Running through Ricasa (Ricasa Setting)
From D&D Wiki
More Creator's Notes
This may surprise you, but this- all of this- sprang entirely from an offhand short story I wrote once in an attempt to make a better plot for a D&D movie than the one they gave. It didn't even manage to get completed and I think it accomplished that perfectly.
The story languished when I lost interest, then got deleted altogether when I purged my Documents folder recently. That should have been the end of it, but Ricasa refused to die. It kept nagging at the edge of my brain, "Hey! What the hell do you think you're doing! Get back here!"
So I went back. And the setting just started throwing ideas at me, none of them very serious. Laws against bad music. German-styled pacifists. A thousand years of peace bracketed by five hundred years of war. And the characters wrote themselves into it- klepto kings, evil barons, construction worker snipers. It just wouldn't let me stop, and unlike the story, it proved itself fun to write.
That's basically the whole idea. Ricasan campaigns are definitely serious power-leveling runs, true. But if it doesn't seem like fun, or make the players laugh, then the whole thing should be scrapped and retried. A Ricasan campaign is nothing if not enjoyable and comedic, and I've tried to reflect that as best I can in my manner of speech and writing style here. The whole point is to get the players (or the DM) out of there in a better mood than when they came in.

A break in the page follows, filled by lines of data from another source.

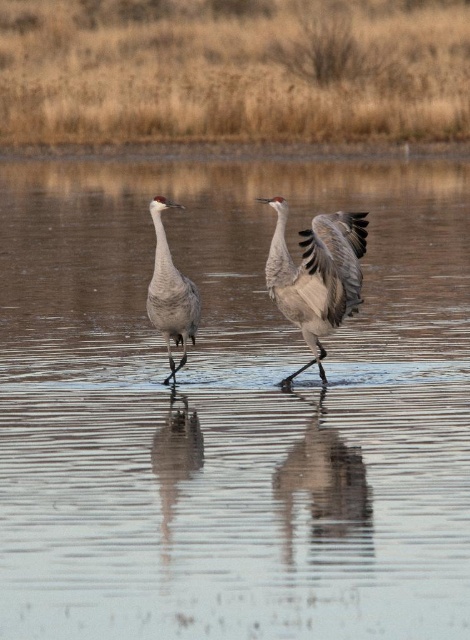 You are a birdwatcher observing the gray feathered crane at center and the brown grass at upper center. Which object is taller in the scene?

The brown grass at upper center is taller than the gray feathered crane at center.

You are a birdwatcher observing two birds in a marsh. You see the gray feathered crane at center and the gray matte goose at center. Which bird is positioned to the right?

The gray feathered crane at center is positioned to the right of the gray matte goose at center.

You are a photographer trying to capture a landscape shot of the brown grass at upper center and the gray feathered crane at center. Which object is wider in the image?

The brown grass at upper center is wider than the gray feathered crane at center. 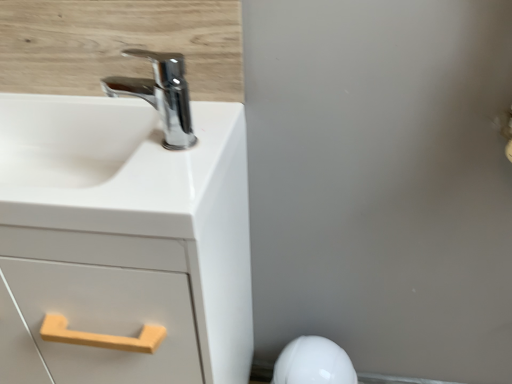 Question: Considering the positions of chrome/metallic faucet at upper left and white matte cabinet at left in the image, is chrome/metallic faucet at upper left wider or thinner than white matte cabinet at left?

Choices:
 (A) thin
 (B) wide

Answer: (A)

Question: Is chrome/metallic faucet at upper left bigger or smaller than white matte cabinet at left?

Choices:
 (A) big
 (B) small

Answer: (B)

Question: Which is nearer to the white glossy sink at upper left?

Choices:
 (A) white glossy porcelain at lower right
 (B) white matte cabinet at left
 (C) chrome/metallic faucet at upper left

Answer: (B)

Question: Estimate the real-world distances between objects in this image. Which object is farther from the white glossy sink at upper left?

Choices:
 (A) white glossy porcelain at lower right
 (B) chrome/metallic faucet at upper left
 (C) white matte cabinet at left

Answer: (A) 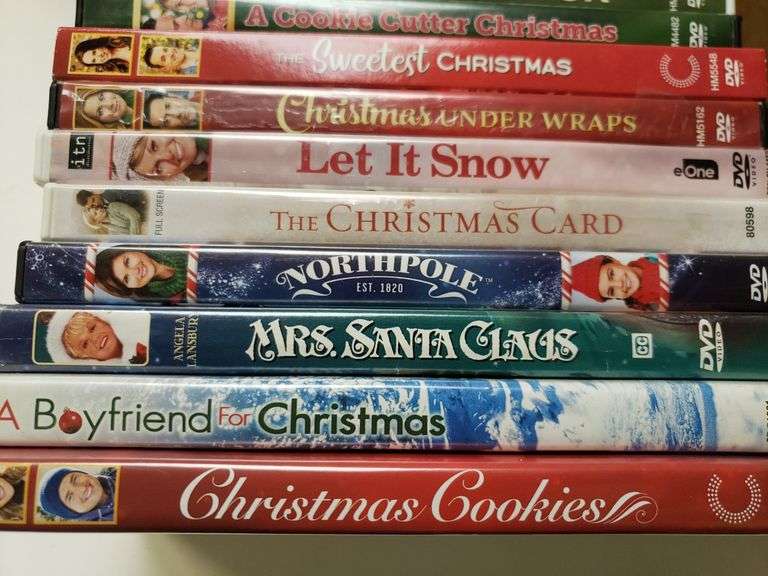 At what (x,y) coordinates should I click in order to perform the action: click on dvd cases. Please return your answer as a coordinate pair (x, y). The image size is (768, 576). Looking at the image, I should click on click(422, 502), click(437, 422), click(449, 353), click(454, 290), click(462, 233), click(462, 157), click(475, 120), click(492, 62), click(518, 14). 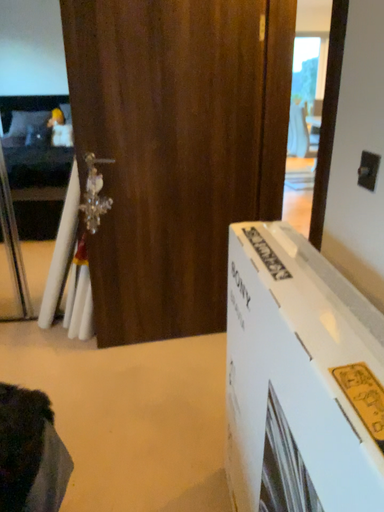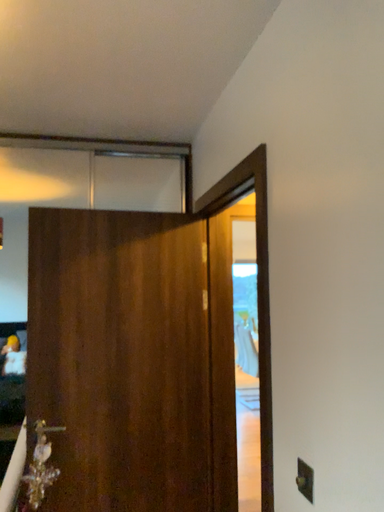 Question: Which way did the camera rotate in the video?

Choices:
 (A) rotated upward
 (B) rotated downward

Answer: (A) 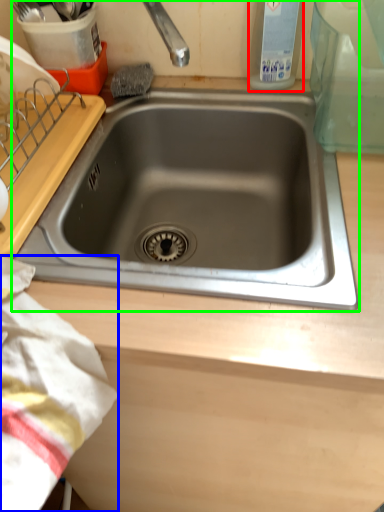 Question: Considering the real-world distances, which object is farthest from bottle (highlighted by a red box)? blanket (highlighted by a blue box) or sink (highlighted by a green box)?

Choices:
 (A) blanket
 (B) sink

Answer: (A) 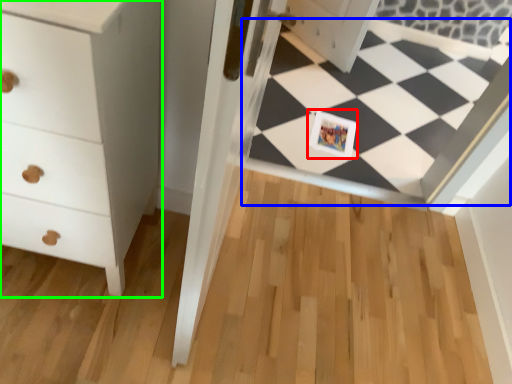 Question: Which object is positioned closest to postcard (highlighted by a red box)? Select from square (highlighted by a blue box) and chest of drawers (highlighted by a green box).

Choices:
 (A) square
 (B) chest of drawers

Answer: (A) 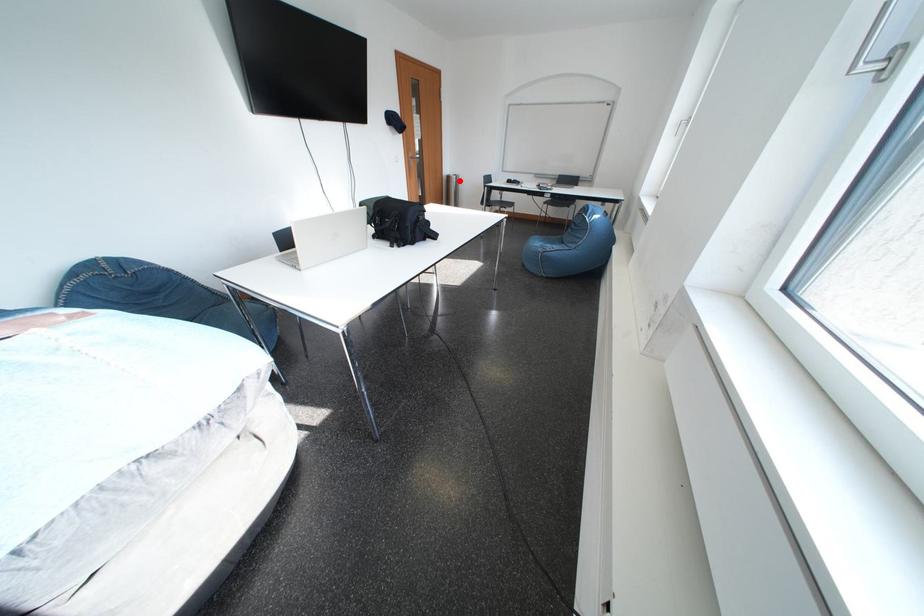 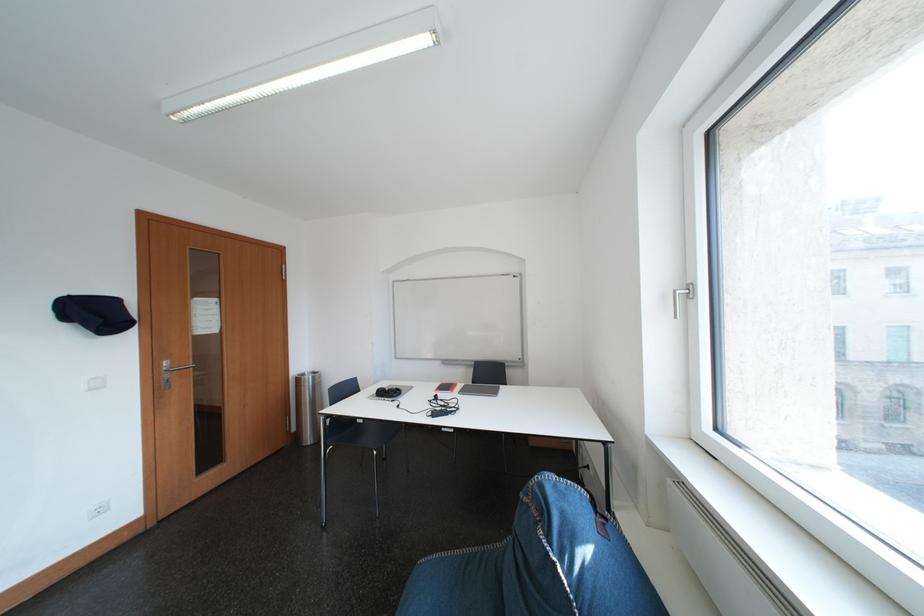 Question: I am providing you with two images of the same scene from different viewpoints. A red point is shown in image1. For the corresponding object point in image2, is it positioned nearer or farther from the camera?

Choices:
 (A) Nearer
 (B) Farther

Answer: (B) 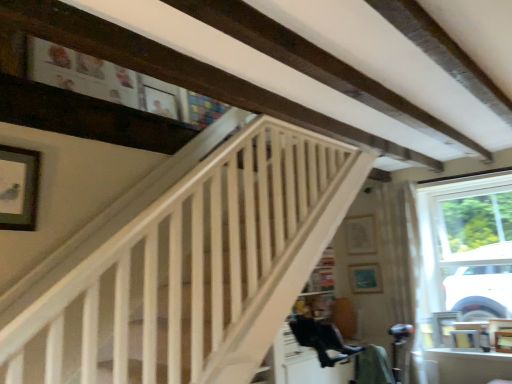 Question: Considering the relative sizes of matte white picture frame at upper center, arranged as the 2th picture frame when viewed from the left, and wooden picture frame at lower right, arranged as the 1th picture frame when ordered from the bottom, in the image provided, is matte white picture frame at upper center, arranged as the 2th picture frame when viewed from the left, smaller than wooden picture frame at lower right, arranged as the 1th picture frame when ordered from the bottom,?

Choices:
 (A) yes
 (B) no

Answer: (A)

Question: Is wooden picture frame at lower right, the fourth picture frame when ordered from top to bottom, at the back of matte white picture frame at upper center, the fourth picture frame when ordered from front to back?

Choices:
 (A) yes
 (B) no

Answer: (B)

Question: From a real-world perspective, is matte white picture frame at upper center, the third picture frame from the bottom, physically above wooden picture frame at lower right, placed as the second picture frame when sorted from front to back?

Choices:
 (A) yes
 (B) no

Answer: (A)

Question: Would you say matte white picture frame at upper center, the 2th picture frame when ordered from top to bottom, contains wooden picture frame at lower right, which ranks as the 1th picture frame in right-to-left order?

Choices:
 (A) yes
 (B) no

Answer: (B)

Question: Considering the relative positions of matte white picture frame at upper center, which is the first picture frame in back-to-front order, and wooden picture frame at lower right, the third picture frame in the back-to-front sequence, in the image provided, is matte white picture frame at upper center, which is the first picture frame in back-to-front order, to the left of wooden picture frame at lower right, the third picture frame in the back-to-front sequence, from the viewer's perspective?

Choices:
 (A) yes
 (B) no

Answer: (A)

Question: Looking at the image, does matte white picture frame at upper center, arranged as the 2th picture frame when viewed from the left, seem bigger or smaller compared to matte black picture frame at upper left, which is counted as the fourth picture frame, starting from the right?

Choices:
 (A) small
 (B) big

Answer: (A)

Question: From the image's perspective, relative to matte black picture frame at upper left, which ranks as the 1th picture frame in top-to-bottom order, is matte white picture frame at upper center, which is the first picture frame in back-to-front order, above or below?

Choices:
 (A) above
 (B) below

Answer: (B)

Question: Considering their positions, is matte white picture frame at upper center, arranged as the 2th picture frame when viewed from the left, located in front of or behind matte black picture frame at upper left, the 1th picture frame viewed from the front?

Choices:
 (A) front
 (B) behind

Answer: (B)

Question: In the image, is matte white picture frame at upper center, the 2th picture frame when ordered from top to bottom, on the left side or the right side of matte black picture frame at upper left, which is counted as the fourth picture frame, starting from the right?

Choices:
 (A) left
 (B) right

Answer: (B)

Question: Considering the positions of matte blue picture frame at center, which appears as the 3th picture frame when viewed from the front, and matte black picture frame at upper left, which is counted as the fourth picture frame, starting from the right, in the image, is matte blue picture frame at center, which appears as the 3th picture frame when viewed from the front, taller or shorter than matte black picture frame at upper left, which is counted as the fourth picture frame, starting from the right,?

Choices:
 (A) short
 (B) tall

Answer: (A)

Question: Considering their positions, is matte blue picture frame at center, the 3th picture frame when ordered from top to bottom, located in front of or behind matte black picture frame at upper left, which appears as the 1th picture frame when viewed from the left?

Choices:
 (A) front
 (B) behind

Answer: (B)

Question: From the image's perspective, is matte blue picture frame at center, the 2th picture frame positioned from the bottom, positioned above or below matte black picture frame at upper left, which is counted as the fourth picture frame, starting from the right?

Choices:
 (A) above
 (B) below

Answer: (B)

Question: Is point (374, 289) positioned closer to the camera than point (9, 213)?

Choices:
 (A) closer
 (B) farther

Answer: (B)

Question: Is matte white picture frame at upper center, arranged as the 2th picture frame when viewed from the left, wider or thinner than matte blue picture frame at center, which is counted as the 2th picture frame, starting from the right?

Choices:
 (A) wide
 (B) thin

Answer: (B)

Question: From the image's perspective, is matte white picture frame at upper center, acting as the third picture frame starting from the right, located above or below matte blue picture frame at center, the 2th picture frame positioned from the bottom?

Choices:
 (A) above
 (B) below

Answer: (A) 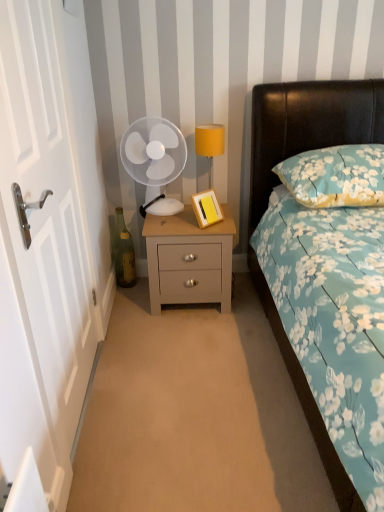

Other than that, and the countries which refused to leave, the whole campaign is an open book. I'm not writing a book that encases the place in iron. To quote some D&D literature, "I merely set the stage. You provided the script." And that's what we want to do here- give you a huge stage to run your ideas from, but let the script write itself. No two Ricasa campaigns should be the same- it ought to feel different every time around.